There's no limit to where curiosity and a thirst for adventure can take you, speakers Deborah Wai Kapohe and Denise L'Estrange-Corbet told Whanganui UCOL graduates..
More than 300 students put gowns on to collect certificates, diplomas or degrees in two ceremonies at the Prince Edward Auditorium in Wanganui on Thursday.
The morning session was for business, hairdressing and other students while the biggest contingent came from catering (71 students) and business and computing (29).
Wanganui eye health campaigner Mike Webber received a UCOL Council Honours Award there, for his contributions to the community.
The afternoon session was held for nursing, fine arts, fashion and other students.
There were 22 Bachelor of Nursing graduates - one of the largest groups.
Twenty of them already have jobs - mainly with Whanganui District Health Board.
Fifteen graduates also received their Diplomas in Enrolled Nursing - a new course at Whanganui UCOL.
There were also 15 Bachelor of Fashion graduates and eight Bachelor of Fine Arts graduates.
The guest speaker was Wanganui District Council arts co-ordinator Deborah Wai Kapohe, who talked about her adventures in education.
Her childhood had its challenges, she said, because she was browner than most of her peers and was brought up by her Pakeha mother in Invercargill.

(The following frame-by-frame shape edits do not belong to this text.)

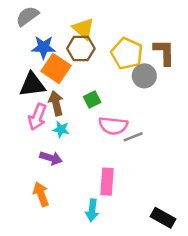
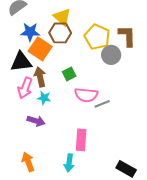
orange arrow: (41, 194) -> (28, 162), moved

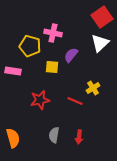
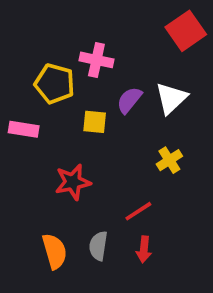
white triangle: (100, 43) -> (171, 98), moved
red line: (75, 101) -> (138, 211), moved, turned -56
orange semicircle: (13, 138) -> (55, 251), moved

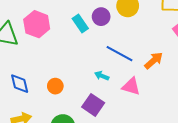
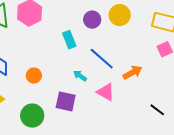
cyan rectangle: (80, 24) -> (69, 40), moved
purple square: (93, 105) -> (66, 101), turned -35

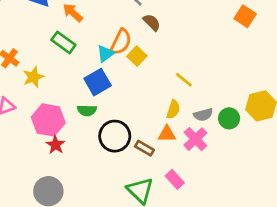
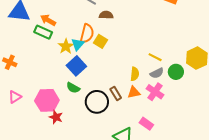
brown semicircle: (152, 22) -> (106, 15), turned -32
green rectangle: (63, 42) -> (43, 32), moved
yellow star: (33, 77) -> (66, 46), moved
yellow line: (184, 80) -> (155, 57), moved
green semicircle: (87, 110) -> (73, 88), turned 40
brown rectangle: (144, 148) -> (116, 93), moved, turned 40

At 9, she first heard Beethoven, and her world turned from dull grey to glorious through the "passionate but structured" music.
By 14, she said she was uncontrollable at school, except for her interest in music.

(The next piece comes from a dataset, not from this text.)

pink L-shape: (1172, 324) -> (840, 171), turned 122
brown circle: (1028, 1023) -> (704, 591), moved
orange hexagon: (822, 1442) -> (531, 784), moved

She said she wagged classes to practise in the music rooms and was allowed to go to Otago University weekly for tuition. Then it was off to university, to study classical guitar and Italian.
She fell in love with her Italian professor and stayed in Italy until she was just beginning to dream in Italian. Then a combination of curiosity and free education got her two further degrees, in music and law.
"This is where education can lead you. May this be the beginning of a wonderful journey," she told the graduates.
Like Mr Webber, Denise L'Estrange-Corbet was given a UCOL Council Honours Award for her contribution to the community. She's the co-founder of WORLD, the country's most progressive fashion label.
It has 10 New Zealand stores and shows work during fashion weeks in six countries.
Ms L'Estrange-Corbet also lectures and writes on fashion and business and supports a string of charities.
She said she was delighted to receive the award, because her previous biggest academic achievements were lifesaving badges gained by doggedly swimming round and round the school pool. "I'm from an extended family of underachievers and criminals who see success as being above your station," she said.
But she encouraged the graduates to aim high.
"Nothing is impossible, and everything has a consequence."
In her closing remarks, UCOL deputy chief executive Clare Crawley choked back tears as she spoke of fashion student Dearna McLauchlin, who died recently after collapsing in a Palmerston North bar. Ms McLauchlin's brother was at the ceremony to accept her qualification.